Generators have engine, which is motioned by fuel (diesel, petrol and etc), i.e. generators use different types of fuel to operate and generate electricity.


What is an Inverter?

A power inverter, or inverter, is an electronic device or circuitry that converts direct current (DC) to alternating current (AC). The input voltage, output voltage and frequency, and overall power handling depend on the design of the specific device or circuitry. Generally small inverters are 12V to 48VDC input, bigger industrial inverters can convert from up to 960VDC and higher.

The inverter does not produce any power; the power is provided by the DC source – usually batteries.

Some inverters have also a charger, which charges connected batteries.


What is a Voltage Regulator?

A voltage regulator (or voltage satbiliser) is an electronic circuit that provides a stable DC voltage independent of the load current, temperature and AC line voltage variations. A voltage regulator may use a simple feed-forward design or may include negative feedback. It may use an electromechanical mechanism, or electronic components

Power Conditioner (or Line Conditioner) is a device intended to improve the quality of the power that is delivered to electrical load equipment. Besides of Voltage Regulation commonly provides surge protection as well as noise filtering. Power Conditioners usually are used for home or office applications and has up to 10 or more receptacles or outlets.


What is a Surge Suppressor (Surge Protector)?

A surge suppressor (or surge protector or surge diverter) is an appliance or device designed to protect electrical devices from voltage spikes and surges. A surge protector attempts to limit the voltage supplied to an electric device by either blocking or shorting to ground any unwanted voltages above a safe threshold.

Generally it also has built-in noise filter, which blocks unwanted noise, RFI and EMI fluctuations from getting to a connected load. Please note that Surge Suppressors do not regulate or stabilize voltage!


What is a PDU?

A power distribution unit (PDU) is a type of electrical component that distributes and manages electricity supply to computers, servers and networking devices within a data center environment. It provides a central unit to control and distribute electricity across the data center components. 
Power distribution units are also known as main distribution units (MDU). 
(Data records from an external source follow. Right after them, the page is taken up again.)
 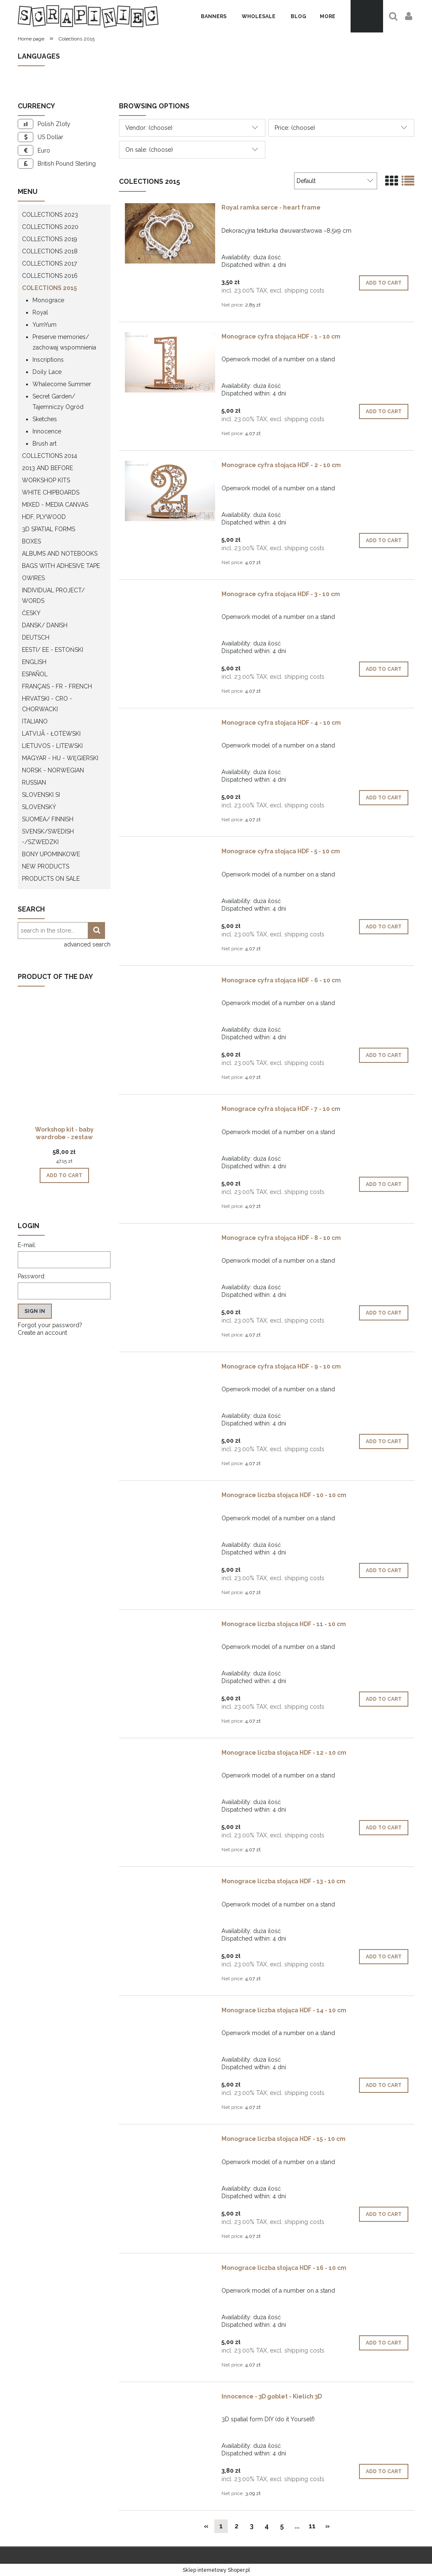 What do you see at coordinates (170, 2270) in the screenshot?
I see `[Go to the product Monograce liczba stojąca HDF - 16 - 10 cm]` at bounding box center [170, 2270].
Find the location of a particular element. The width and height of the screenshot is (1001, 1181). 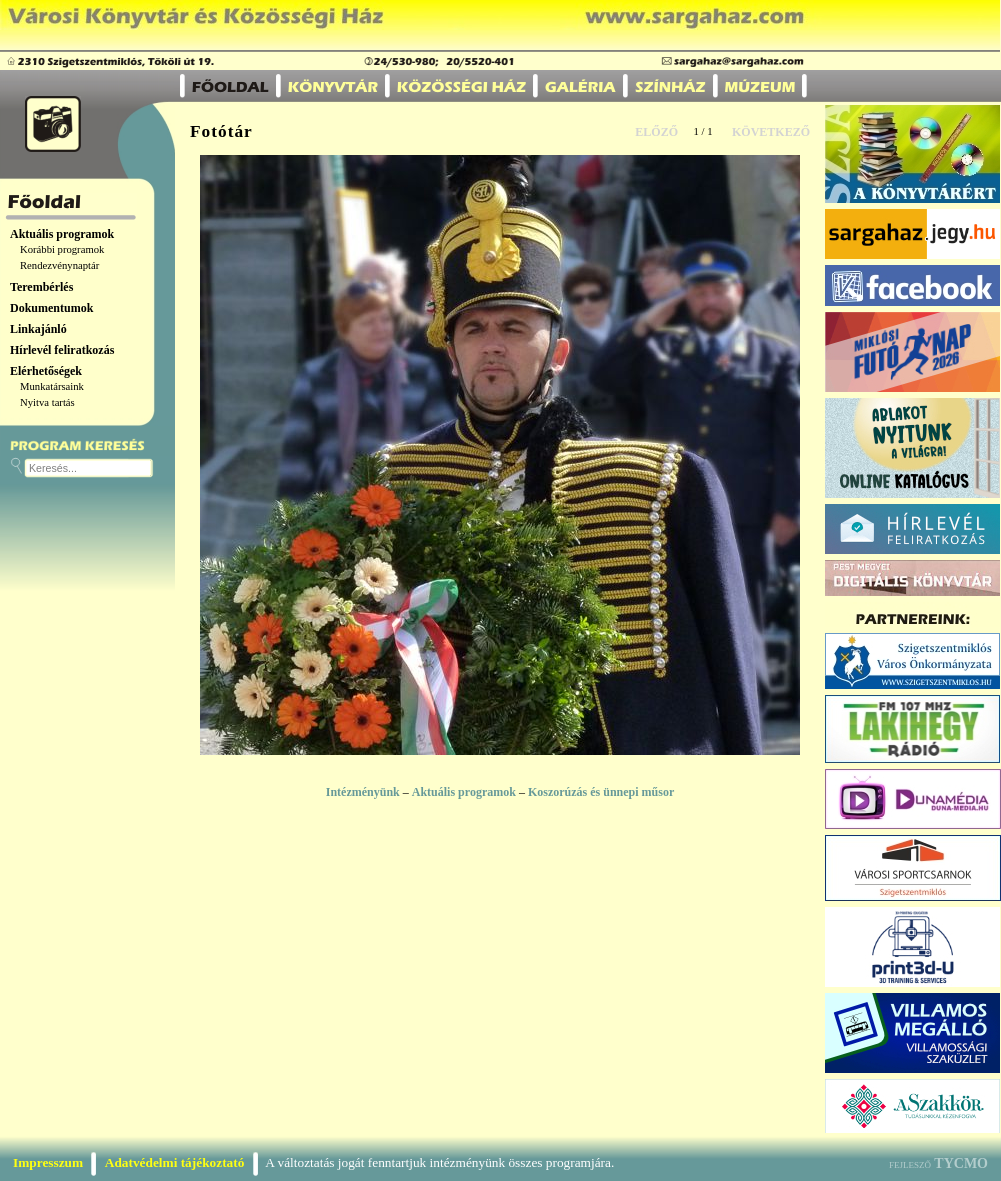 Adatvédelmi tájékoztató is located at coordinates (175, 1162). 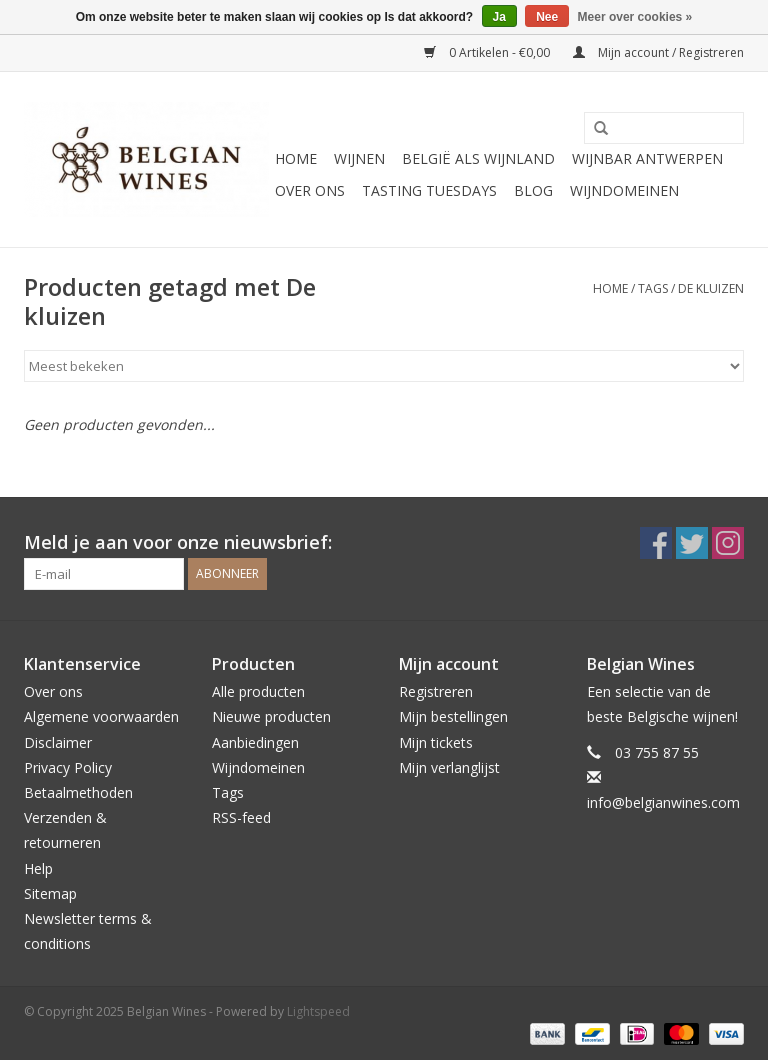 Image resolution: width=768 pixels, height=1060 pixels. What do you see at coordinates (58, 742) in the screenshot?
I see `Disclaimer` at bounding box center [58, 742].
What is the difference between W and VA (or kW and kVA)?

The primary difference between W (watt) and VA (volt-ampere) is the power factor (PF).  W is the unit of real power and VA is a unit of apparent power (or real power plus re-active power).  The power factor, unless it is defined and known, is therefore an approximate value (typically 0.8), and the VA value will always be higher than the value for W. 

For example in 1000VA device (UPS, inverter or voltage regulator) and Power Factor 0.8, W value will be 1000VA x 0.8 = 800W. However on low-end UPSs PF can be as low as 0.5, so you have to read UPS specifications carefully.
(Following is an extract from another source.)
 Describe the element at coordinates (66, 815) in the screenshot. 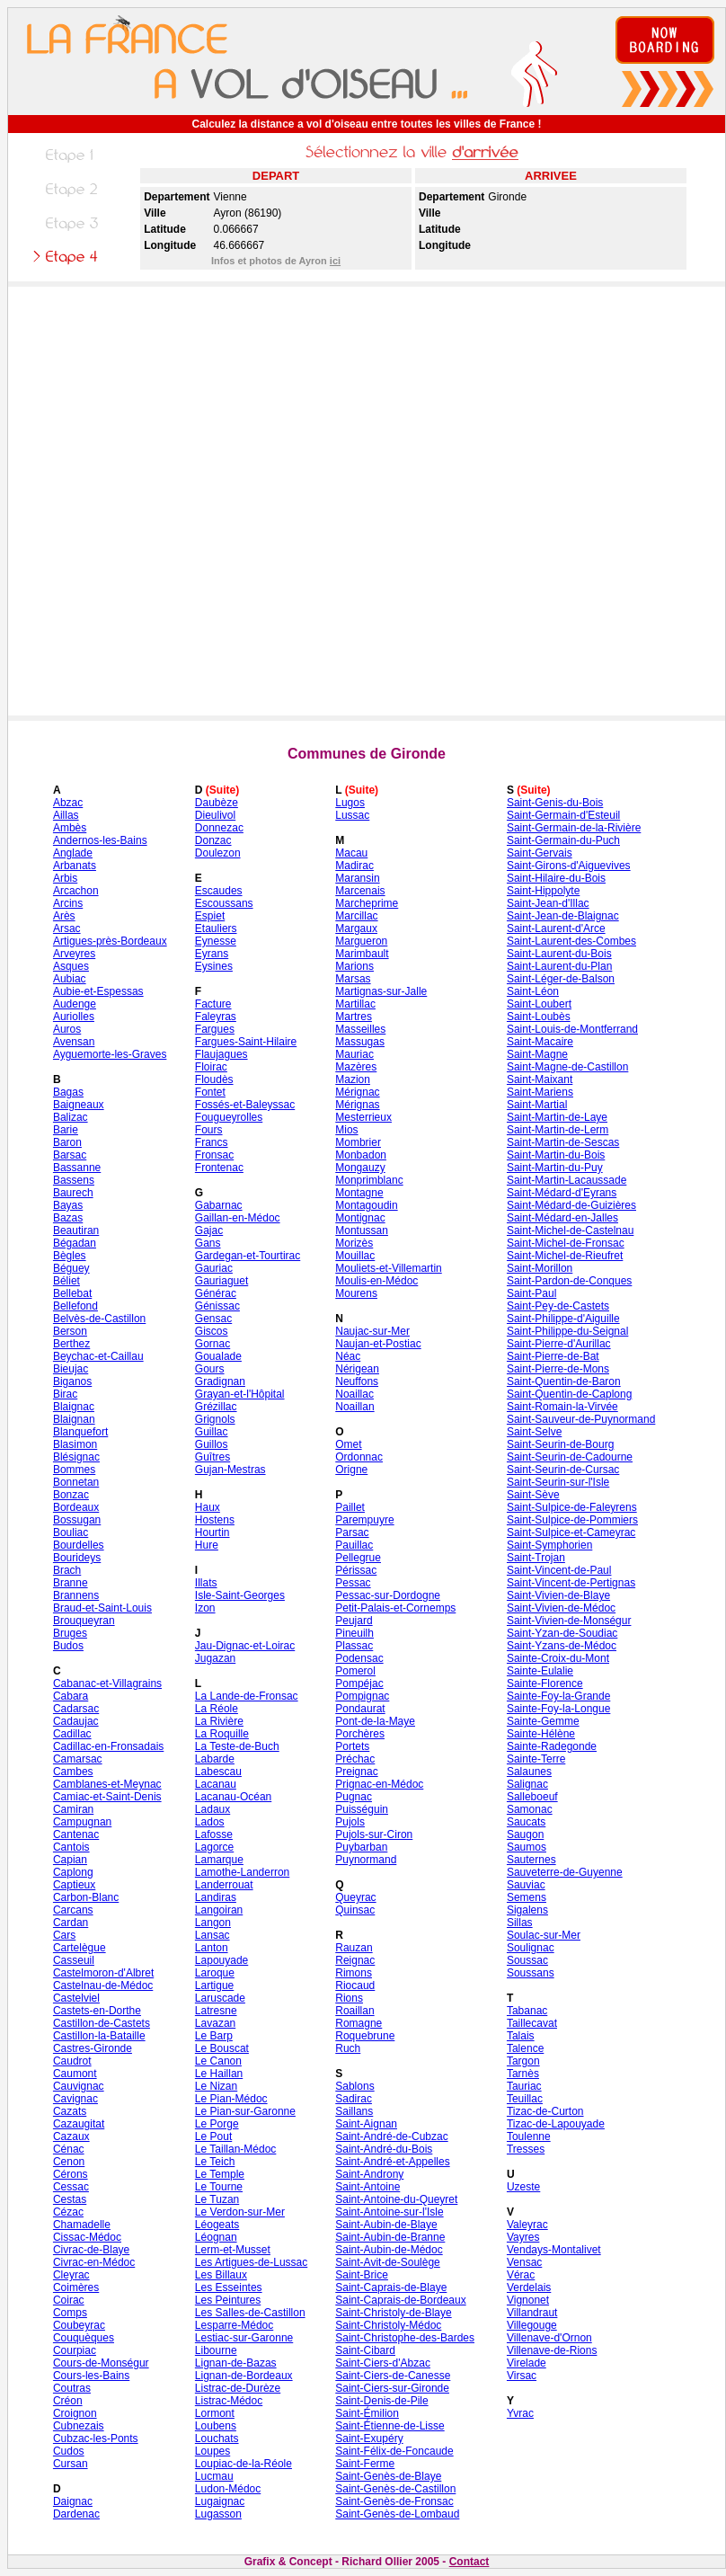 I see `Aillas` at that location.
Same applied to kVA and kW relation, as “k” stands for “kilo”, which means 1000 times bigger value. i.e. 1kVA = 1000VA, and 1kW = 1000W


How do define power capacity of your equipment?

You will need to find out the power requirement of the equipment to be supplied by the UPS/inverter/Voltage Regulator.
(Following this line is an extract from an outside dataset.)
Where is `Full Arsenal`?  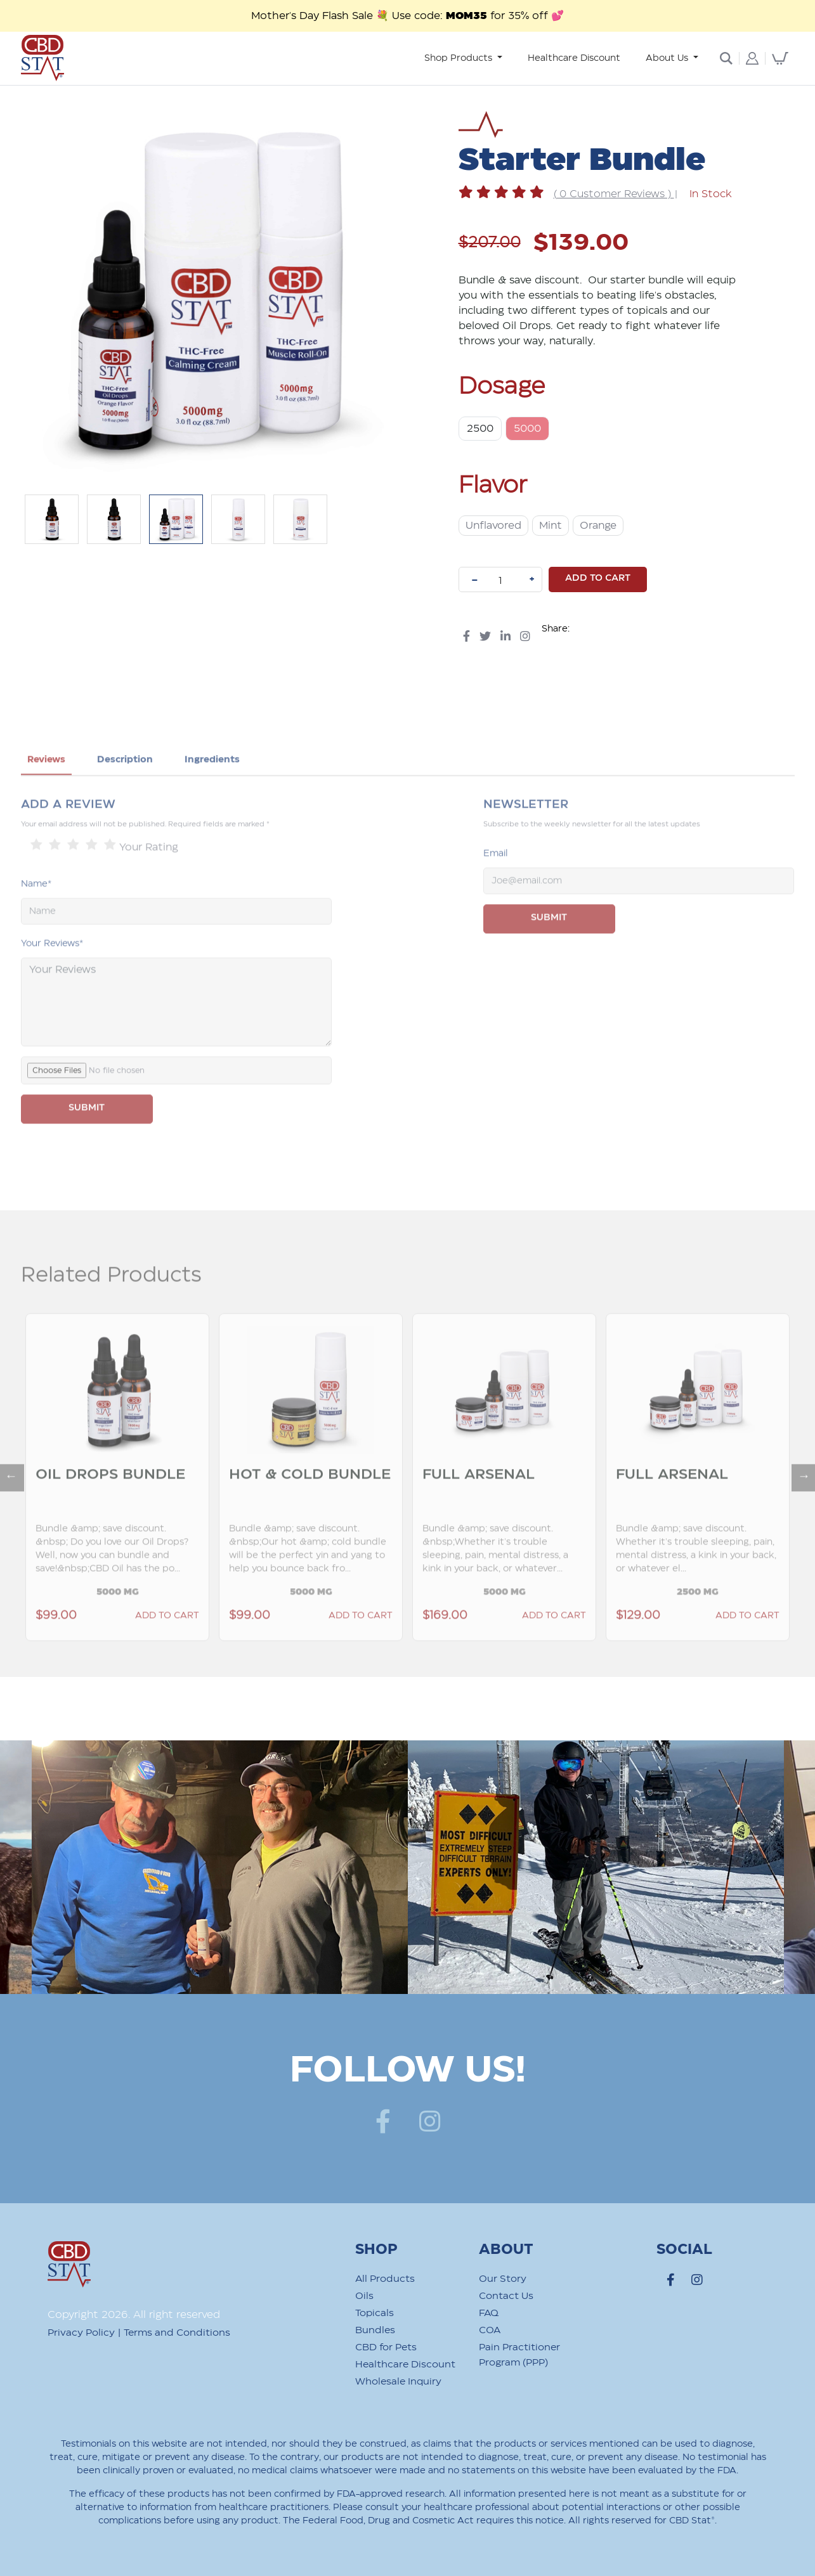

The power requirements could be listed on your equipment in Volt-Amps (VA), Watts (W) or Amps (A). If it listed in Ampers (A) you will need to multiply Amper value by 220 (AC voltage). For example, When you have these, you can call us on 012 409 3313, and we can help you decide which size and what type device you need.


How to define required back-up time (when choose UPS, inverter, generator)?

Back-up time is a time which UPS can provide output power to connected load after main electricity supply goes off. You have to define how much time you need your equipment to run during blackout. Depending on back-up time required batteries capacity and quantity will be chosen.

Please note that back-up time DOES NOT DEPEND on UPS or inverter/generator POWER RATING, it depends ON NUMBER AND CAPACITY OF BATTERIES which this UPS uses.

However, it is obvious that higher power VA UPS devices uses more and stronger batteries.

In case of generator back-up time will depend on generator fuel tank capacity, as it will produce electricity as long as there’s a fuel available.